I’m currently reading a cook book. That’s a rather unusual subject matter for me, as I have a health-induced restricted array of foods I can consume, and have given up mostly on expecting cookbooks to cater for my situation. As I was glancing at book titles in my local library though, this one leaped out at me – Love and Hunger, thoughts on the gift of food. (Charlotte Wood 2012)
It’s an Australian book, and while the author is of a younger generation than mine, because she’s spent much time living in rural towns she speaks a similar language.
The book is a more than a collection of recipes, it’s a thoughtful book about the part food plays in our lives, and our attitudes towards it. I also recommend popping over to her WordPress blog.

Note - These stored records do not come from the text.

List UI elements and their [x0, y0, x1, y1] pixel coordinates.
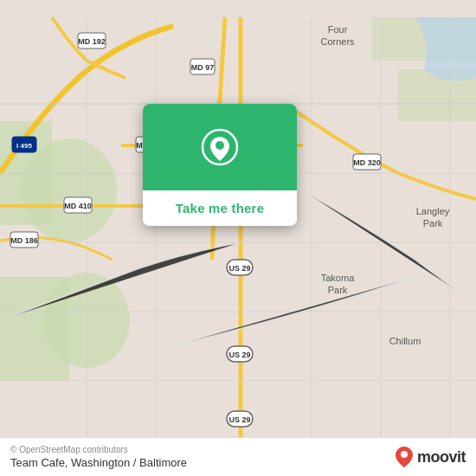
svg-point-2 — [22, 138, 117, 242]
moovit-logo: moovit — [395, 446, 466, 468]
svg-text:Park: Park — [328, 285, 348, 295]
map-container: MD 192 MD 97 I 495 US 29 MD 390 MD 320 M… — [0, 0, 476, 476]
popup-card: Take me there — [143, 104, 297, 226]
map-svg: MD 192 MD 97 I 495 US 29 MD 390 MD 320 M… — [0, 0, 476, 476]
popup-green-area — [143, 104, 297, 190]
moovit-name: moovit — [417, 448, 466, 466]
svg-text:Corners: Corners — [320, 36, 355, 47]
svg-point-48 — [215, 141, 224, 150]
svg-text:MD 320: MD 320 — [353, 158, 381, 167]
svg-text:US 29: US 29 — [228, 351, 250, 359]
take-me-there-button[interactable]: Take me there — [143, 190, 297, 226]
svg-text:MD 410: MD 410 — [64, 202, 92, 210]
svg-text:Park: Park — [423, 218, 443, 228]
svg-text:Four: Four — [328, 24, 348, 35]
svg-text:MD 97: MD 97 — [191, 63, 215, 72]
svg-text:I 495: I 495 — [16, 142, 32, 150]
svg-text:MD 186: MD 186 — [10, 236, 38, 245]
copyright-text: © OpenStreetMap contributors — [10, 445, 187, 454]
svg-point-49 — [401, 451, 408, 458]
svg-text:US 29: US 29 — [228, 415, 250, 424]
svg-text:Chillum: Chillum — [389, 336, 421, 346]
svg-text:US 29: US 29 — [228, 264, 250, 273]
moovit-pin-icon — [395, 446, 414, 468]
bottom-bar: © OpenStreetMap contributors Team Cafe, … — [0, 437, 476, 476]
svg-text:Takoma: Takoma — [321, 273, 355, 283]
svg-text:Langley: Langley — [416, 206, 450, 216]
location-text: Team Cafe, Washington / Baltimore — [10, 456, 187, 469]
bottom-left: © OpenStreetMap contributors Team Cafe, … — [10, 445, 187, 469]
svg-text:MD 192: MD 192 — [78, 37, 106, 46]
location-pin-icon — [201, 128, 239, 166]
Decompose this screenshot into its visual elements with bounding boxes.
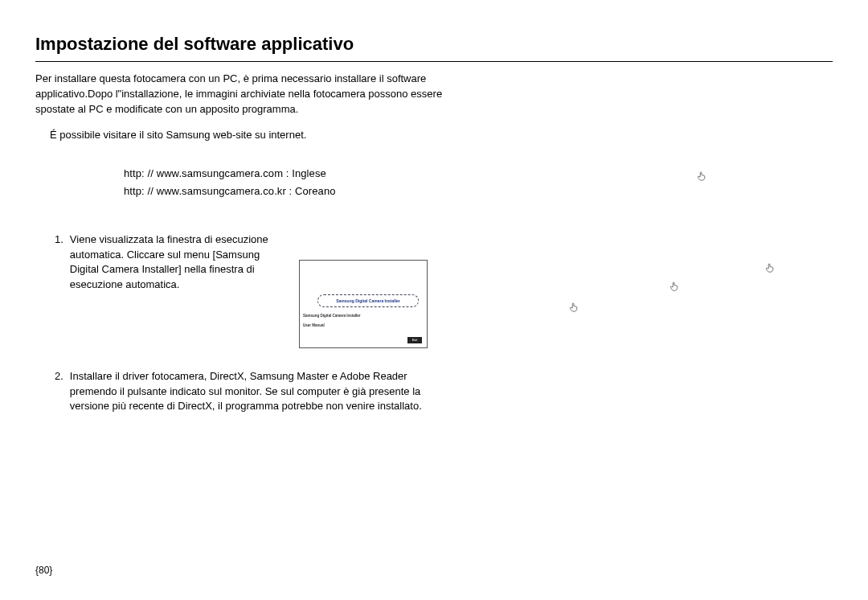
installer-screenshot: Samsung Digital Camera Installer Samsung… (299, 260, 428, 348)
pointer-icon (568, 302, 579, 313)
step-2: 2. Installare il driver fotocamera, Dire… (35, 369, 453, 415)
installer-main-button: Samsung Digital Camera Installer (317, 294, 419, 307)
step-1-number: 1. (55, 232, 63, 293)
pointer-icon (696, 171, 707, 182)
intro-paragraph: Per installare questa fotocamera con un … (35, 72, 461, 117)
pointer-icon (669, 281, 680, 292)
website-note: É possibile visitare il sito Samsung web… (50, 129, 833, 141)
step-1-text: Viene visualizzata la finestra di esecuz… (70, 232, 285, 293)
page-number: {80} (35, 565, 52, 576)
step-2-number: 2. (55, 369, 63, 415)
installer-exit: Exit (407, 337, 422, 343)
page-title: Impostazione del software applicativo (35, 34, 833, 62)
pointer-icon (764, 262, 776, 273)
step-1: 1. Viene visualizzata la finestra di ese… (35, 232, 833, 348)
url-korean: http: // www.samsungcamera.co.kr : Corea… (124, 183, 833, 200)
url-list: http: // www.samsungcamera.com : Inglese… (124, 165, 833, 200)
installer-manual: User Manual (303, 323, 325, 329)
installer-line: Samsung Digital Camera Installer (303, 314, 361, 318)
step-2-text: Installare il driver fotocamera, DirectX… (70, 369, 453, 415)
url-english: http: // www.samsungcamera.com : Inglese (124, 165, 833, 183)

One of the chapters – Reclaiming the hostess gift – stirred me into writing this. The Hostess Gift is about not turning up to visit someone empty handed, but bearing a gift, preferably something cooked or grown by the giver. A bottle of wine can be the exception to that. After all, not many indulge in wine making. Although there is the ginger beer….but that’s another story!
“Turning up for dinner at someone’s house empty-handed would be as vulgar as arriving half-dressed.”

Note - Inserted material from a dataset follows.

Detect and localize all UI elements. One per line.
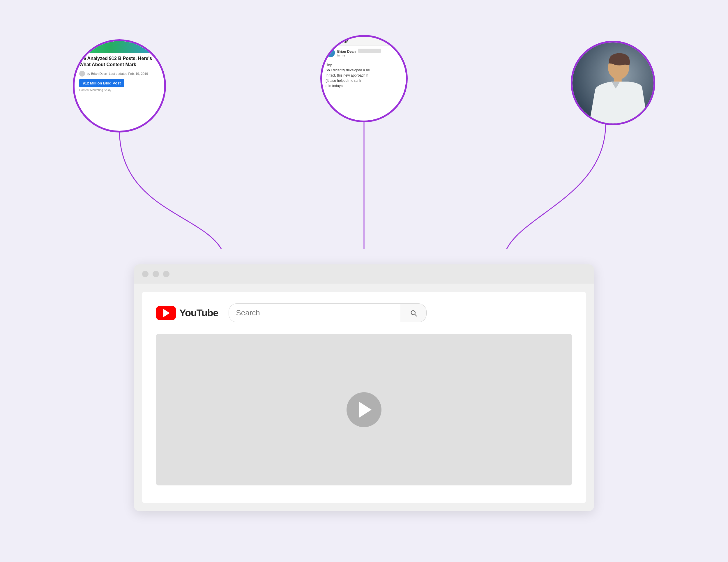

Thinking back to my childhood, where my father grew vegetables and fruit trees and kept chickens and my mother had a flower garden, and row upon row of jams and preserves, there was always something on hand to take when going visiting. One visitor to our home I particularly remember for her wonderful cakes, especially her fruit and nut roll. It was the days of people dropping something off on the doorstep too – sometimes it was easy to guess who the gift had come from, other times not, but it didn’t matter. What did matter was that it was about sharing and caring.
I continued that tradition over the years. Back in the days when I did a great deal of home baking, it may be a fruit cake, biscuits or even bread that I would take when visiting. At various times it could be a harvest from my garden, be it vegetables or a posy of herbs. Friends would arrive with something that spoke of their understanding of me, something that had been selected with thought. It would be received with delight and gratitude.
Yet, in recent times, I’ve noticed a distinct lack of this sharing and caring in action. Perhaps it’s my changed circumstances, but I’m more inclined to believe it’s a symptom of the breakdown in community, where many have no contact with their neighbours, and no understanding of the joy of giving. Is it because we’re too wealthy these days? Is it because people are too busy to produce home made food? Or are they not sufficiently confident of their skills to display to others outside the family? Is it regarded as easier to meet up at a hotel/cafe/restaurant with friends, rather than entertain at home?
Is the ‘hostess gift’ in decline? Perhaps your experience is that it’s alive and well. Maybe its existence or not, is more about personal networks, or location. What do you think?